The killings, like the film itself, may be violent, but they are hardly glorified or heroic or flashy. That the deaths are always so dirty and undignified is perhaps one of the strongest aspects of the movie, as they buck the contemporary trend of aesthetic flash and high-fashion action choreography so common to most kill-happy flicks of the day. Somewhere along the way, it is faintly dropped that Aaron and Ben may have a history somewhere, but the point is never followed up on; but, for that, The Survivalist spends a lot of time filling in Ben's back story. Time and again, and particularly whenever the action starts, Ben has a flashback, which cumulatively reveal his troubled relationship to his gambling-addicted father Heath (Julian Sands [4 Jan 1958 – 13 Jan 2023] of Romasanta [2004], The Painted Bird [2019 / trailer], and Death Rider in the House of Vampires [2021 / trailer]) and how Ben came to his ranch and became "the survivalist". The flashbacks may be great for filling in Ben's backstory, but they do kill the tension, sorely and continually undermining the suspense of a movie that already has problems establishing and maintaining any.
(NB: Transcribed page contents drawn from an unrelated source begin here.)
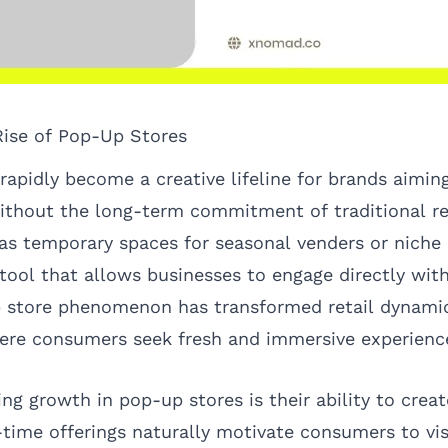
Rise of Pop-Up Stores
apidly become a creative lifeline for brands aiming
ithout the long-term commitment of traditional ret
 as temporary spaces for seasonal venders or niche
 tool that allows businesses to engage directly wi
p store phenomenon has transformed retail dynami
ere consumers seek fresh and immersive experienc
ng growth in pop-up stores is their ability to crea
-time offerings naturally motivate consumers to vis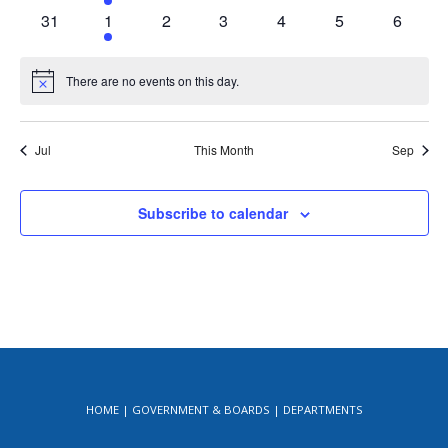
events
event
events
events
events
events
events
0
1
0
0
0
0
0
31
1
2
3
4
5
6
events
event
events
events
events
events
events
There are no events on this day.
Notice
Jul
This Month
Sep
Subscribe to calendar
HOME
GOVERNMENT & BOARDS
DEPARTMENTS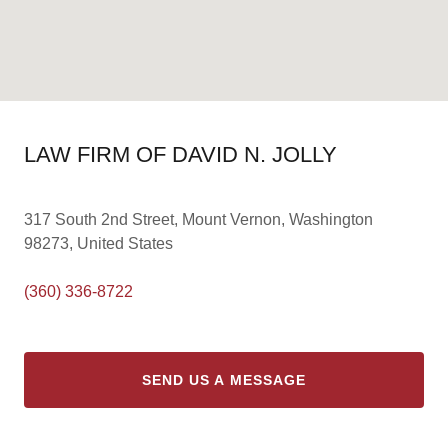
LAW FIRM OF DAVID N. JOLLY
317 South 2nd Street, Mount Vernon, Washington
98273, United States
(360) 336-8722
SEND US A MESSAGE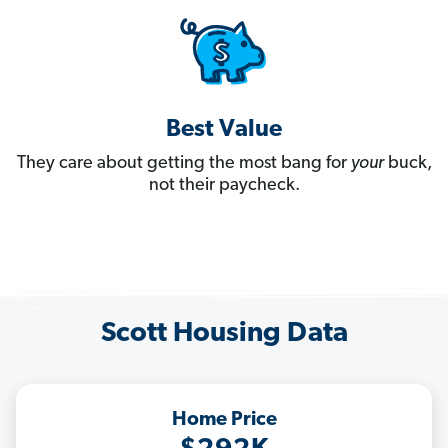
Best Value
They care about getting the most bang for
your
buck,
not their paycheck.
Scott Housing Data
Home Price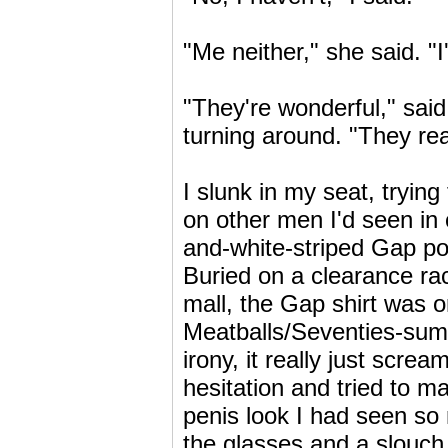
"Me neither," she said. "I
"They're wonderful," sai
turning around. "They rea
I slunk in my seat, tryi
on other men I'd seen in
and-white-striped Gap polo
Buried on a clearance ra
mall, the Gap shirt was o
Meatballs/Seventies-summ
irony, it really just scre
hesitation and tried to m
penis look I had seen so
the glasses and a slouch 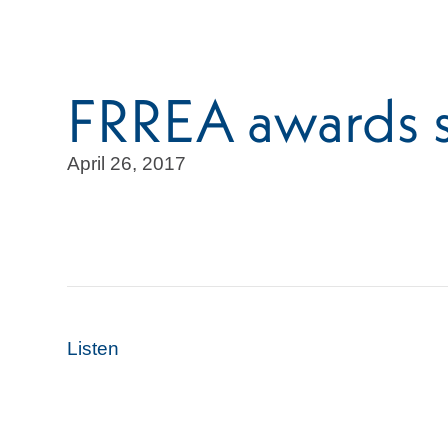
FRREA awards s
April 26, 2017
Listen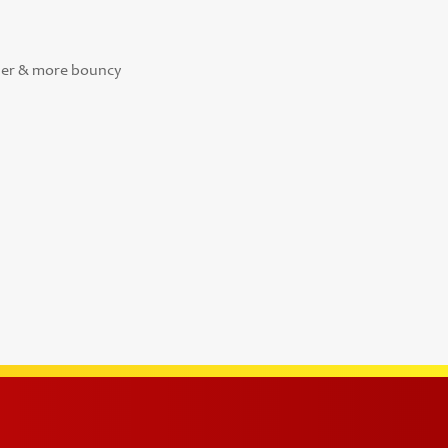
sher & more bouncy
Neither truly bad nor all that good, The Survivalist ultimately falls smack-dab within the realm of the mildly entertaining but irrelevant. We blew 1.50€ at a cut-out store for our DVD of the middling movie, and while we don't exactly feel ripped off, we don't exactly feel like the movie was worth the money. On the other hand, if you can watch The Survivalist for free, you could do worse.